In this post I will go through the process of data exploration. In part 1 we already did some “exploration and are now much more familiar with the dataset. In this part I will mostly focus on visualizations. To be more specific, I will focus on visalizing our data set with a python library - “Plotly”.
Before we continue I just wanted to quickly explain why I will be using Plotly, instead of matplotlib or seaborn.
- Plotly graphs and charts look really good, even without a lot of customization.
- There are some useful features taht will allow me to explore the dataset (for example, I can zoom in on the chart interactively).
- We can later make a ‘Dash’ dashboard, which uses plotly for all its graphs.
Installation
If you are using anaconda, you have it pre installed. If you are using your own virtual environment then install simply with
pip install plotly
I strongly suggest you use jupyter notebook for all the analysis and exploration. Again if you are using Anaconda environemnt, you have it pre-installed and simply need to launch jupyter notebooks from the Anaconda Navigator, which is a programm you can run on your computer. If you decided not to use Anaconda than you can easily install jupyter notebooks simply following the official installation guide.

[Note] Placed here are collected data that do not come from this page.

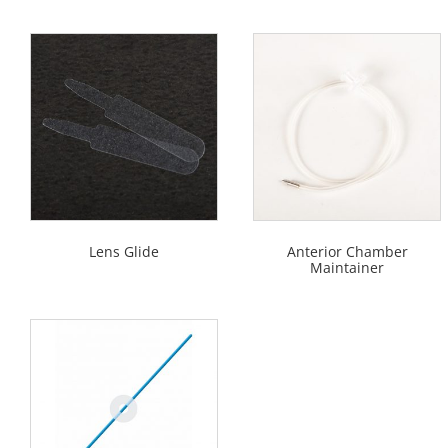
Lens Glide
Anterior Chamber
Maintainer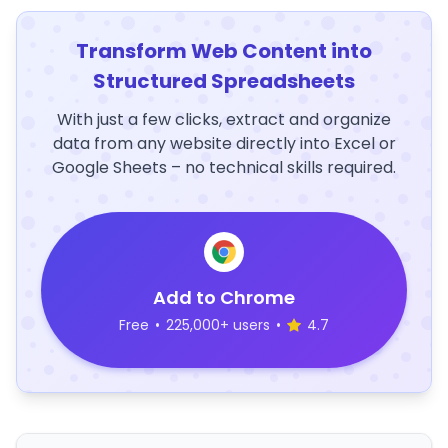
Transform Web Content into
Structured Spreadsheets
With just a few clicks, extract and organize
data from any website directly into Excel or
Google Sheets – no technical skills required.
Add to Chrome
Free
•
225,000+ users
•
4.7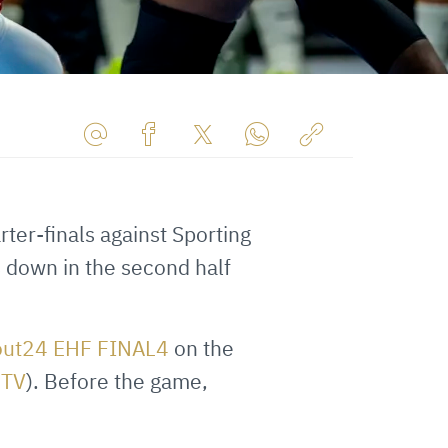
Share
Share
Share
Share
Copy
URL
on
on
on
URL
via
Facebook
Twitter
WhatsApp
to
ter-finals against Sporting
E-
clipboard
s down in the second half
Mail
out24 EHF FINAL4
on the
FTV
). Before the game,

Plotly should be working fine with Jupyter Notebooks, right out of the box, but if you are running into some errors, try installing ipywidgets using pip, and generaly going throught the plotly jupiter lab integration guide.
Importing packages
Since we are not working with matplotlib or seaborn, we only need to import a couple packages:
import pandas as pd
import plotly.graph_objects as go
import plotly.express as px
- we need pandas beacuse we are wroking with a dataframe
- plotly.express is good for quick plots that don’t require any customization
- plotly.graph_objects allow for full customization
Finally, before we begin let’s import the dataset we made in the previous post. Please make sure you are wokring in the same directory as you csv file.
combined_columns_data = pd.read_csv('reduced_clean_data.csv', index_col=0)
Correlations using scatter matrix
Basic Player Info (Height, Weight, Overall, Value, Wage)
One of the first things we want to look at is something called a scatter matrix. This chart will allow us to compare a bunch of variables (columns) to each other to see if there are any interesting relationships going on in our data. With plotly express it is pretty simple to do.
fig = px.scatter_matrix(combined_columns_data,
dimensions=['height','weight','age','value','overall','wage'],
color="position")
fig.show()
As you can see in the code above, we called plotly express graph called scatter_matrix
, told it what data we want to use (combined_columns_data
dataframe), specified which variables we are interested in and I also decided to add a color distinction for each positionm so that we could see if there are any clusters.
Here is the output:
Nice. Now let’s see if there is anything interesting to note.
Here are my observtions (if you see something I missed, please let me know):
- (column 2, row 3) The value of the player is roughly the same when the Overall Rating is between 0-80. Once the rating passes the 80 mark, the value starts to climb up quickly.
- (column 2, row 4) Same thing happens to wage.
- (columns 5 & 6, row 4) These resemble normal distribution plots. This makes sense, since height and weight tend to be normally distributed across any population. what is interesting is that Most valuable or highly paid players tend to be closer to the mean.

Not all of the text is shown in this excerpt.